Leonard Kerpelman, landmark prayer case lawyer, dies at 88
BALTIMORE – Activist attorney Leonard J. Kerpelman, best known for representing atheist Madalyn Murray O’Hair in the landmark 1963 Supreme Court case that outlawed prayer in public schools, died Sept. 26 at a Baltimore hospital of complications from a tumor. He was 88.
He took on numerous, often unpopular causes during his long career that ended in disbarment in 1989, in part for disrupting a judicial hearing. And he was known as a colorful figure in Baltimore, driving a 1948 Cadillac and at times jumping into public fountains.
Leonard Jules Kerpelman, the son of attorneys, was born in 1925 in Baltimore. He suffered from polio as a child and was blind in one eye. He earned a bachelor’s degree in chemical engineering in 1945 from Johns Hopkins University and a law degree in 1949 from the University of Maryland.

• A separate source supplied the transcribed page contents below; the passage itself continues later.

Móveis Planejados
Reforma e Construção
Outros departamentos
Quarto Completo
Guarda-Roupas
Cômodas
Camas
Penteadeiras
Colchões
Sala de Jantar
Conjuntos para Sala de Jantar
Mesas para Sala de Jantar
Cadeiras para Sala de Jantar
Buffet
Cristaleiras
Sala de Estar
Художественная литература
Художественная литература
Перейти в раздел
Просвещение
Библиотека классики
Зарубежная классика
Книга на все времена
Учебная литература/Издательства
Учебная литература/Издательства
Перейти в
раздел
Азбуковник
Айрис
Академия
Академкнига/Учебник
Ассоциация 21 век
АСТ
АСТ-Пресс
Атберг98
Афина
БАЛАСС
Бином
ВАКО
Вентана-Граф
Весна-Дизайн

The case that brought him lasting fame revolved around O’Hair, who was opposed to prayer in public schools and stated she was going to keep her son home until the prayers stopped.

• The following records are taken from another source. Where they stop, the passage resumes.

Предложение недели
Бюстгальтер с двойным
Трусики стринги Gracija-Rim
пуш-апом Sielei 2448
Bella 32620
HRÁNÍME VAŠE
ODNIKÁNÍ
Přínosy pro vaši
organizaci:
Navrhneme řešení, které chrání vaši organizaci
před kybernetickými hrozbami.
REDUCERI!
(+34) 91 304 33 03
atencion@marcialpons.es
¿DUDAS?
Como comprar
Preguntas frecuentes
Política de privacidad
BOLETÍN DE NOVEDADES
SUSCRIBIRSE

“I see no constitutional objection to the study of religion, history of religion, or the study of the Bible as literature,” Kerpelman said in a Baltimore Sun interview in 1963. “But this ceremony is sectarian, and it is impossible to have such a ceremony that is not sectarian.”

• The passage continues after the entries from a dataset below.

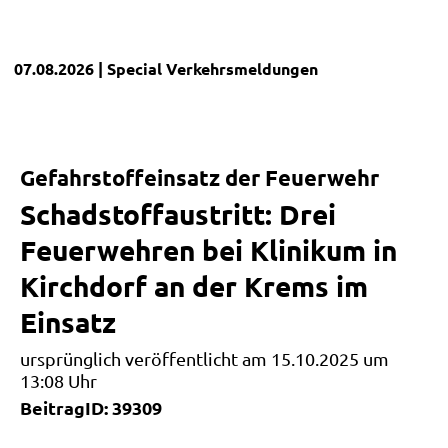
07.08.2026
| Special
Verkehrsmeldungen
Gefahrstoffeinsatz der Feuerwehr
Schadstoffaustritt: Drei
Feuerwehren bei Klinikum in
Kirchdorf an der Krems im
Einsatz
ursprünglich veröffentlicht am 15.10.2025 um
13:08 Uhr
BeitragID: 39309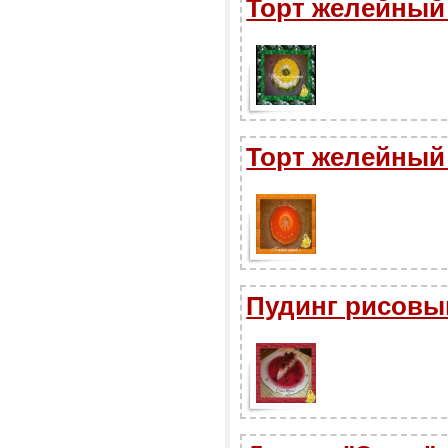
Торт желейный
Торт желейный
Пудинг рисовы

He took the case to the Supreme Court, winning an 8-1 decision.
The outcome brought on waves of hate mail and other forms for criticism, which Kerpelman seemed to relish. In a letter published in the Washington Post, he wrote: “Those whose letters contained threats of physical violence: Please contact my secretary for an appointment. There is a considerable waiting list.”